News

What’s on the horizon for high-performance computing

John Garbutt offers these updates on quotas, preemptible servers, bare metal, containers and more.

June 8, 2018

Here is a scientific computing-focused summary of some discussions during the OpenStack Forum. The full list of Etherpads is available at: https://wiki.openstack.org/wiki/Forum/Vancouver2018

This post jumps into the middle of several ongoing conversations with the upstream community. In an attempt to ensure this is published while still relevant, I’ve only spent a limited amount of time setting context around each topic. Hopefully, it’s still a useful collection of ideas from the recent Forum discussions.
Picture of Vancouver
As you can see from the pictures the location was great, the discussions were good too…

Role-Based Access Control and Quotas

The refresh of OpenStack’s policy system is going well. RBAC in OpenStack is still suffering from a default global admin role and many services allowing access to all but global admin things when you have any role in a given project. Care to define the scope of each API action (system vs. project scope) and mapping to one of the three default roles (read-only, member, admin) should help get us to a place where we can add some more interesting defaults.

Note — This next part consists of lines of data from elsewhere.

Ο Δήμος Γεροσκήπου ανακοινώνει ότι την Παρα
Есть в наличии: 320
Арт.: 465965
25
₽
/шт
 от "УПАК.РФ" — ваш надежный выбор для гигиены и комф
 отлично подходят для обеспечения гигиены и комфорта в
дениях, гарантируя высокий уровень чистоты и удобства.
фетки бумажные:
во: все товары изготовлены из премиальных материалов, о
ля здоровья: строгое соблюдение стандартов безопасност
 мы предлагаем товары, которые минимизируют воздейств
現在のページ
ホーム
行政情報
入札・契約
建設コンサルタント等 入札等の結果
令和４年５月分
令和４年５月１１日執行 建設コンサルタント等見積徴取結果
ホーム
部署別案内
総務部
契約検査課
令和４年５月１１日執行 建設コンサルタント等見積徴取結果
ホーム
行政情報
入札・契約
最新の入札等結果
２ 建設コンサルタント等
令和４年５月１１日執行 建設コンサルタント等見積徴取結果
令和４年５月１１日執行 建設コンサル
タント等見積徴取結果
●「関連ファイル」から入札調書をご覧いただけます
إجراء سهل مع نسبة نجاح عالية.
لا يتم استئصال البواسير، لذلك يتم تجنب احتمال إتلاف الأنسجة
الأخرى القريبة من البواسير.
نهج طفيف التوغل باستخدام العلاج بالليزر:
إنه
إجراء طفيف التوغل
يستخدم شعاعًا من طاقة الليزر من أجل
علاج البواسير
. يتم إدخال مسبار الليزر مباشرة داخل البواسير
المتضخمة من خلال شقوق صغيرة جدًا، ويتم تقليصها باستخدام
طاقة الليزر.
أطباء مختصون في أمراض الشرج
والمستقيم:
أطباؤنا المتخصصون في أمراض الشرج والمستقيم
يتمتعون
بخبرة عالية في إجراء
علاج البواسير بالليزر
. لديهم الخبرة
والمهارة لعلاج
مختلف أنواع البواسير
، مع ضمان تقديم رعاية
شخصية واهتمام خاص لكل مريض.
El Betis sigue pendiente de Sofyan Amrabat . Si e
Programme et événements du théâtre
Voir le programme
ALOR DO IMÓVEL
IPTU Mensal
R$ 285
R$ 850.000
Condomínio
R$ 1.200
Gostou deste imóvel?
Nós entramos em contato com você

Hierarchical Quotas discussions were finally more concrete, with a clear path towards making progress. With unified limits largely implemented, agreement was needed on the shape of oslo.limits. The current plan focuses around getting what we hope is the 80% use case working, i.e. when you apply a limit, you have the option of ensuring it also includes any resources used in the tree of projects below. There was an attempt to produce a rule set that would allow for a very efficient implementation, but that has been abandoned as the rule set doesn’t appear to map to many (if any) current use cases. For Nova, it was discussed that the move to using placement to count resources could coincide with a move to oslo.limits, to avoid too many transition periods for operators that make extensive use of quotas.

Preemptible servers

To understand the context behind preemptible servers, please take a look at the video of a joint presentation I was involved with: Containers on Baremetal and Preemtable VMs at CERN and SKA.

The preemptible servers effort is moving forward, hoping to bring higher utilization to clouds that use quotas to provide a level of fair sharing of resources. The prototype being built by CERN is progressing well and Nova changes are being discussed in a spec. There was agreement around using soft shutdown to notify the running instance that its time is up.

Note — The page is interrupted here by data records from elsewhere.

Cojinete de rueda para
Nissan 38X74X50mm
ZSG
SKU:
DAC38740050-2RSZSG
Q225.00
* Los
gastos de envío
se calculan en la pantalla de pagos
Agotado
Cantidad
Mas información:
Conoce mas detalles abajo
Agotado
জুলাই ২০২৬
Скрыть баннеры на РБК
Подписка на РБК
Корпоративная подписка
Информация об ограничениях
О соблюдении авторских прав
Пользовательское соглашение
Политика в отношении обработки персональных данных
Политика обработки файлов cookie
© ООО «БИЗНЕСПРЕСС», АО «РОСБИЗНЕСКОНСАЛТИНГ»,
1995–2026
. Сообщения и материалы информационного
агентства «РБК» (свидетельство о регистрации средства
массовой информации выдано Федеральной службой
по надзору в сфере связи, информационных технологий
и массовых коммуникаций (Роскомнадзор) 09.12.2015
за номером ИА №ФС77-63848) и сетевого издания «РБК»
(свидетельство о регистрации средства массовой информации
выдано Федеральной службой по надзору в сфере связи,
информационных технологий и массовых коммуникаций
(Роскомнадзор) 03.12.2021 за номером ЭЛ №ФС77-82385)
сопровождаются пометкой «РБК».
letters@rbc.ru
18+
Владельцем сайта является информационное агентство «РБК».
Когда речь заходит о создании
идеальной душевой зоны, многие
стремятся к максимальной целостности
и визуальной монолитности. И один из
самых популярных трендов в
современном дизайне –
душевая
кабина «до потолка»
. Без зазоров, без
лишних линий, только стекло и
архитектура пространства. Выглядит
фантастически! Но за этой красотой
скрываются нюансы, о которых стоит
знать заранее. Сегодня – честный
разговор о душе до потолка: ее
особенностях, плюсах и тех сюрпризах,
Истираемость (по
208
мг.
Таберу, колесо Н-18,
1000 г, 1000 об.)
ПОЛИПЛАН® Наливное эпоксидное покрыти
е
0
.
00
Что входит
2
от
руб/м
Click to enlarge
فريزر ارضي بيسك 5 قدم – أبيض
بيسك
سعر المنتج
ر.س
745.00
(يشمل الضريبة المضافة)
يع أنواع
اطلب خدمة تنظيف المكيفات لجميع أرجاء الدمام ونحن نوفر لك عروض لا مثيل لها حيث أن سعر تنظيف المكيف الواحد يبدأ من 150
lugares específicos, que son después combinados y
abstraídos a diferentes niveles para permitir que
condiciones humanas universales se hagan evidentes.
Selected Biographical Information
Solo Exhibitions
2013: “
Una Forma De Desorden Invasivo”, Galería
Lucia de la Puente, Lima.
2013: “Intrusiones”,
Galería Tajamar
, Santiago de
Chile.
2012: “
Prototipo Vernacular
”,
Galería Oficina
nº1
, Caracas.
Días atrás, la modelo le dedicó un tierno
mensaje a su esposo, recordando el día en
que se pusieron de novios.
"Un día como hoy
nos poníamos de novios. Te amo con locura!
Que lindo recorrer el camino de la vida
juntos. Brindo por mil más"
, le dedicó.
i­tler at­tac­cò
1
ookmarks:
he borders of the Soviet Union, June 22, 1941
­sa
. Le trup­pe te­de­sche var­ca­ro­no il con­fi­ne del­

The previous nova-spec blocker around the notifications has been resolved. The reaper only wants a subset of the notifications, while at the same time not affecting Ceilometer or other similar services. First, we agreed to consider the schedule_instances notifications for this purpose and proposed looking at the routing backend for Oslo messaging to ensure the reaper only gets a subset of the notifications.

I personally hope to revisit Blazar once preemptible servers are working. The current future reservation model in Blazar leads to much underutilization that could be helped by preemptibles. Blazar also seems too disconnected from Nova’s create server API. I do wonder if there’s a new workflow making use of the new pending instance status that would feel more cloud native. For example, when a cloud is full, rather than having a reaper to delete instances to make space, maybe you also have a promoter that helps rebuild pending instances as soon as some space becomes free, and maybe says only pick me if all the instances in the group can be built, and you will let me run for at least eight hours. More thought is required, ideally without building yet another Slurm/HTCondor like batch job scheduler.

Federation

Federation was a big topic of conversation, with the edge computing use cases being heavily discussed. Hallway track conversations covered discussions of the AARC Blueprint Architecture, eduGain Federation Architectures and relating them back to keystone. There’s a blog post brewing on the work we at StackHPC have done with STFC IRIS cloud federation project.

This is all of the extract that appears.